Endophthalmitis, eye inflammation, increased intraocular pressure, and visual disturbances including vision loss have been reported with intravitreal administration. Administration of Kenalog Injection intraocularly or into the nasal turbinates is not recommended.

Intraocular injection of corticosteroid formulations containing benzyl alcohol, such as Kenalog Injection, is not recommended because of potential toxicity from the benzyl alcohol. This product, like many other steroid formulations, is sensitive to heat.

Therefore, it should not be autoclaved when it is desirable to sterilize the exterior of the vial. The lowest possible dose of corticosteroid should Kenalog Blockade im Kniegelenk used to control the condition under treatment.

When reduction in dosage is possible, the reduction should be gradual. Discontinuation of corticosteroids may result in clinical improvement. As sodium retention with resultant edema and potassium loss may occur in patients receiving corticosteroids, these agents should be used with caution in patients with congestive heart failure, hypertension, or renal insufficiency.

Drug-induced secondary adrenocortical insufficiency may be minimized by gradual reduction of dosage. This type of relative insufficiency may persist for months after discontinuation of therapy; therefore, in any situation of stress occurring during that period, hormone therapy should be reinstituted. Steroids should be used with caution in active or latent peptic ulcers, diverticulitis, fresh intestinal anastomoses, and nonspecific ulcerative colitis, since they may increase the risk of a perforation.

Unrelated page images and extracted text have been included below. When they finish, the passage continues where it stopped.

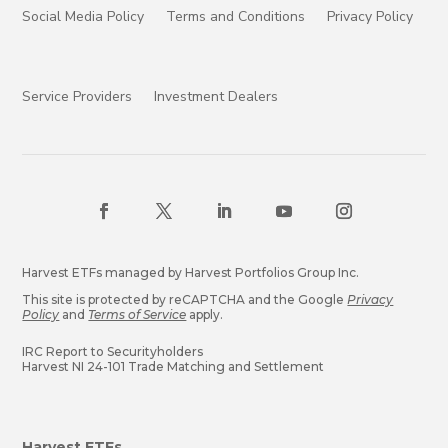
Social Media Policy
Terms and Conditions
Privacy Policy
Service Providers
Investment Dealers
Harvest ETFs managed by Harvest Portfolios Group Inc.
This site is protected by reCAPTCHA and the Google
Privacy
Policy
and
Terms of Service
apply.
IRC Report to Securityholders
Harvest NI 24-101 Trade Matching and Settlement
Harvest ETFs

Signs of peritoneal irritation following gastrointestinal perforation in patients receiving corticosteroids may be minimal or absent. A marked increase in pain accompanied by local swelling, further restriction of joint motion, fever, and malaise are suggestive of septic arthritis.

If this complication occurs and the diagnosis of sepsis is confirmed, appropriate antimicrobial therapy should be instituted. Injection of a steroid into an infected site is to be avoided. Local injection of a steroid into a previously infected joint is not usually recommended. Corticosteroids decrease bone formation and increase bone resorption both through their effect on calcium regulation ie, decreasing absorption and increasing excretion and inhibition of osteoblast function.

This, together with a decrease in the protein matrix of Kenalog Blockade im Kniegelenk bone secondary to an increase in Kenalog Blockade im Kniegelenk catabolism, and reduced sex hormone production, may lead to inhibition of bone growth in pediatric patients and the development of osteoporosis at any age. Special consideration Kenalog Blockade im Kniegelenk be given to patients at increased risk of osteoporosis ie, postmenopausal women before initiating corticosteroid therapy.

Although controlled clinical trials have shown corticosteroids to be effective in speeding the resolution of acute exacerbations of multiple sclerosis, they do not show that they affect the ultimate outcome or natural history of the disease.

The studies do show that relatively high doses of corticosteroids are necessary to demonstrate a significant effect. An acute myopathy has been observed with the use of high doses of corticosteroids, most often occurring in patients with disorders of neuromuscular transmission eg, myasthenia gravisor in patients receiving concomitant therapy with neuromuscular blocking drugs eg, pancuronium.